La ganache también contribuirá a mantener húmeda la torta, brindándole sabor y tersura. Aunque pudiera parecerte una receta demasiado dulce o empalagosa, es muy equilibrada en sabores, perfumes y texturas: el azúcar integral (que endulza menos que su versión refinada) aporta su característico perfume acaramelado y humedad, la leche de coco y el chocolate semiamargo se equilibran muy bien entre sí, y el verdadero aporte de sabor dulce lo realiza el puré de batatas con todas sus vitaminas.





Cada bocado sabe a paraíso por su cremosidad, sabor delicado y textura aterciopelada.

Es ideal como cierre de una comida informal con amigos o para compartir un rico té con amigas (que te pedirán la receta sin dudarlo). Una torta distinta, sin harinas, apta para celíacos, con ingredientes comunes y sabores muy delicados.

Espero que la prueben y la disfruten. Por su humedad, es una preparación que dura sin inconvenientes unos cuantos días; sin embargo, no van a tener que preocuparse mucho por ello, ya que todos pedirán porción doble (se los aseguro).

Nos reencontramos la semana próxima. Disfruten mucho... y ¡Bon appétit!


jueves, 23 de mayo de 2013

Torta de miel ucraniana (Para festejar los más de 100 amigos del blog y los más de 200 seguidores en Google+) y... ¡Nuevo premio!

Lo bueno de formar parte de una familia multicultural es la posibilidad de conocer y disfrutar de variadas costumbres, festividades, maneras de celebrar esas fiestas, idiomas y modos o formas de ser (y de ver la vida). También me permitió desde pequeña disfrutar de culturas muy distintas que contribuyeron inmensamente a modelarme como la persona que soy hoy en día.

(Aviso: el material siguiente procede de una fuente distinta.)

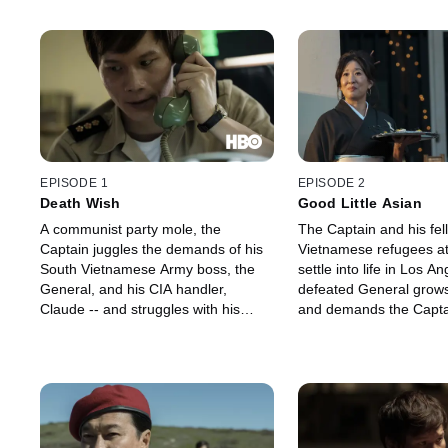
EPISODE 1
EPISODE 2
Death Wish
Good Little Asian
A communist party mole, the
The Captain and his fel
Captain juggles the demands of his
Vietnamese refugees at
South Vietnamese Army boss, the
settle into life in Los A
General, and his CIA handler,
defeated General grows
Claude -- and struggles with his
and demands the Captai
conscience when one of his
mole he believes has infi
comrades is captured by his own
ranks. While the Captai
squad's officers. With the fall of
on a target, he reconnec
Saigon imminent, the Captain must
former teacher, Profes
round up a list of evacuees for a
and meets his beguiling
flight to the U.S., when he gets a
Ms. Mori.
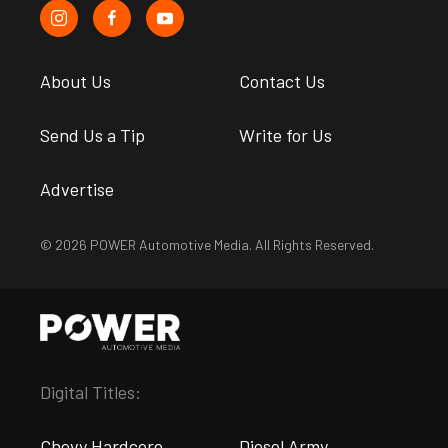
About Us
Contact Us
Send Us a Tip
Write for Us
Advertise
© 2026 POWER Automotive Media. All Rights Reserved.
Digital Titles:
Chevy Hardcore
Diesel Army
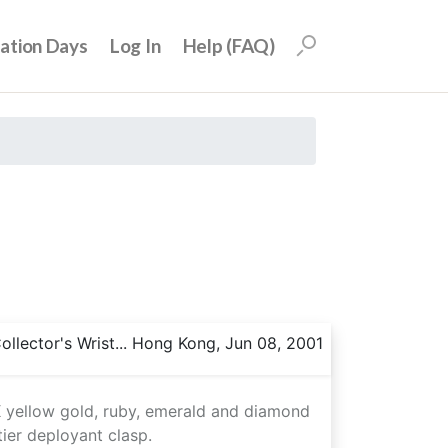
uation Days
Log In
Help (FAQ)
llector's Wrist... Hong Kong, Jun 08, 2001
8K yellow gold, ruby, emerald and diamond
ier deployant clasp.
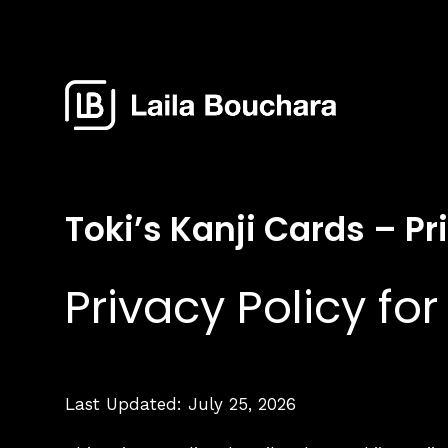
Toki’s Kanji Cards – Pr
Privacy Policy for
Last Updated: July 25, 2026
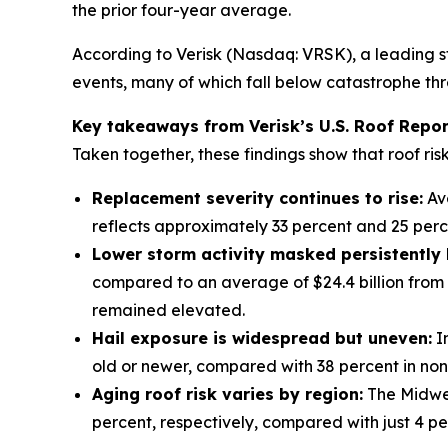
the prior four-year average.
According to Verisk (Nasdaq: VRSK), a leading s
events, many of which fall below catastrophe thre
Key takeaways from Verisk’s U.S. Roof Repor
Taken together, these findings show that roof ris
Replacement severity continues to rise:
Ave
reflects approximately 33 percent and 25 perc
Lower storm activity masked persistently
compared to an average of $24.4 billion from 
remained elevated.
Hail exposure is widespread but uneven:
In
old or newer, compared with 38 percent in non-h
Aging roof risk varies by region:
The Midwes
percent, respectively, compared with just 4 pe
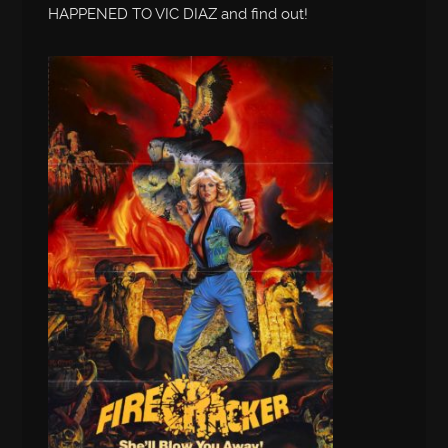
HAPPENED TO VIC DIAZ and find out!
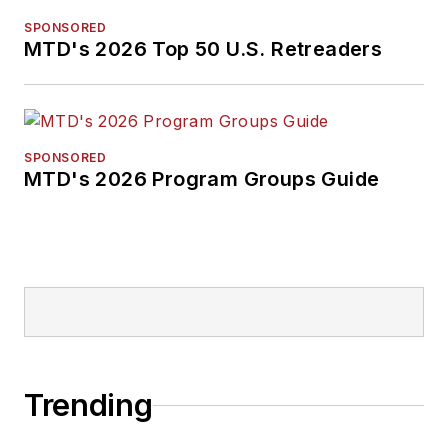
pursuit of stories that
SPONSORED
will help independent
MTD's 2026 Top 50 U.S. Retreaders
tire dealers move
their businesses
forward. Before
rejoining
MTD
in
SPONSORED
MTD's 2026 Program Groups Guide
2019, he held
corporate
communications
positions at two
Fortune 500
companies and
served as
MTD
’s
senior editor from
Trending
2000 to 2010.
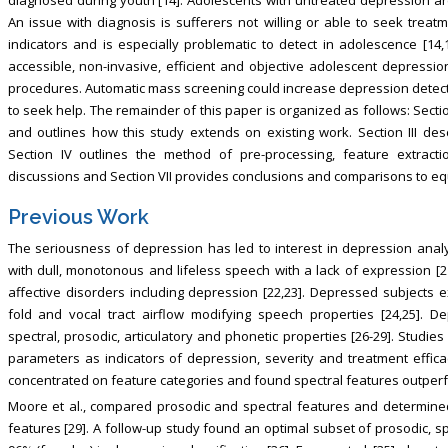
An issue with diagnosis is sufferers not willing or able to seek treatm
indicators and is especially problematic to detect in adolescence [14,
accessible, non-invasive, efficient and objective adolescent depressi
procedures. Automatic mass screening could increase depression detecti
to seek help. The remainder of this paper is organized as follows: Sectio
and outlines how this study extends on existing work. Section III des
Section IV outlines the method of pre-processing, feature extracti
discussions and Section VII provides conclusions and comparisons to eq
Previous Work
The seriousness of depression has led to interest in depression analys
with dull, monotonous and lifeless speech with a lack of expression [2
affective disorders including depression [22,23]. Depressed subjects ex
fold and vocal tract airflow modifying speech properties [24,25]. D
spectral, prosodic, articulatory and phonetic properties [26-29]. Studi
parameters as indicators of depression, severity and treatment effica
concentrated on feature categories and found spectral features outperf
Moore et al., compared prosodic and spectral features and determine
features [29]. A follow-up study found an optimal subset of prosodic, s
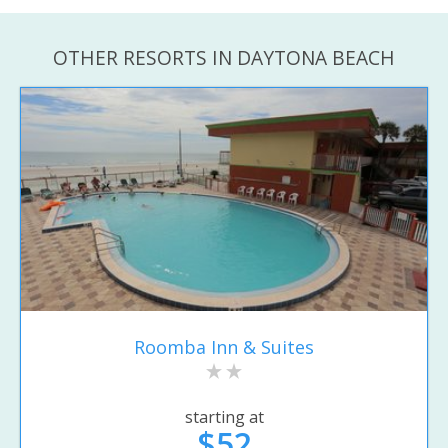
OTHER RESORTS IN DAYTONA BEACH
Roomba Inn & Suites
starting at
$52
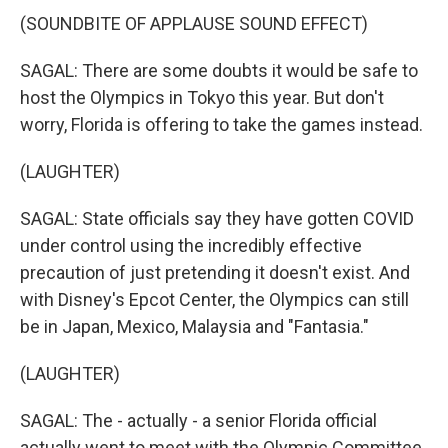
(SOUNDBITE OF APPLAUSE SOUND EFFECT)
SAGAL: There are some doubts it would be safe to
host the Olympics in Tokyo this year. But don't
worry, Florida is offering to take the games instead.
(LAUGHTER)
SAGAL: State officials say they have gotten COVID
under control using the incredibly effective
precaution of just pretending it doesn't exist. And
with Disney's Epcot Center, the Olympics can still
be in Japan, Mexico, Malaysia and "Fantasia."
(LAUGHTER)
SAGAL: The - actually - a senior Florida official
actually went to meet with the Olympic Committee,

Una partecita de mi familia es rusa (así, generalizando) porque nacieron en la U.R.S.S. (Unión de Repúblicas Socialistas Soviéticas), pero si hilamos muy fino terminamos descubriendo que hay dos ucranianos y una bielorrusa... Es por ello que esta torta típica ucraniana que - como toda torta típica tiene varias versiones por eso de que, según en que región se prepare, llevará los productos más comunes de allí: algunas recetas emplean manteca, otras aceite - es llamada de una manera por unos o por otros, según quien la elabore: Medivnik para los ucranios y Medovy para los rusos. Torta de miel, en fin...

Esta sencilla, pero sabrosa preparación (con poca pompa, pero muuucho sabor) me pareció digna del festejo de los más de 100 seguidores del blog y los más de 200 seguidores en Google+. Sí, ya sé que para muchos de ustedes esa cifra es mínima, pero para esta humilde y trabajadora servidora es motivo suficiente para festejar.





La torta de miel clásica ucraniana (Medivnik) es una torta que se realiza con mucha rapidez, de técnica sencilla y rústica como las tradicionales preparaciones campesinas que representan la gastronomía más típica de un país. Sin embargo, una vez lista, apela a nuestro sentido de la paciencia. Claro, con inviernos crudos, de nevadas interminables, días demasiados cortos, escasez de combustible y penurias varias, lo que sobra es paciencia para esperar que la torta madure, se estacione y nos ofrezca su mejor perfil.

Si tienen ganas de probar esta sencilla torta, moldeadora de voluntades (jajaja), aquí les dejo los pocos ingredientes que necesitarán para preparar la receta. El resto es paciencia, mucha paciencia.




Como corresponde a preparaciones rústicas, tradicionales, campesinas (y más allá de que después de tantos años de realizarse, transmitirse de generación en generación de una misma familia, modificarse según la condición económica del momento... se podrían haber hecho las mediciones un poco más precisas) las proporciones de ingredientes se miden en tazas, como es lógico.

Para comenzar, colocá en un bol 1 taza de miel (orgánica, por supuesto y según se trate de miel de bosque, de flores silvestres, lavandas, manzanillas... los sabores y perfumes variarán ligeramente, aportando matices muy interesantes a la preparación) y 1 taza de aceite neutro. Revolvé con cuchara de madera (no te preocupes porque te parecerá que nunca van a mezclarse, pero todavía falta lo mejor: otro ingrediente que cambiará esta situación de manera terminante).




Agregá 1 taza de azúcar (en mi caso era orgánica, pero puede ser integral) y continuá revolviendo.

Luego, añadí 3 huevos (de campo o ecológicos/orgánicos) de a uno por vez, batiendo muy bien con batidor de alambre.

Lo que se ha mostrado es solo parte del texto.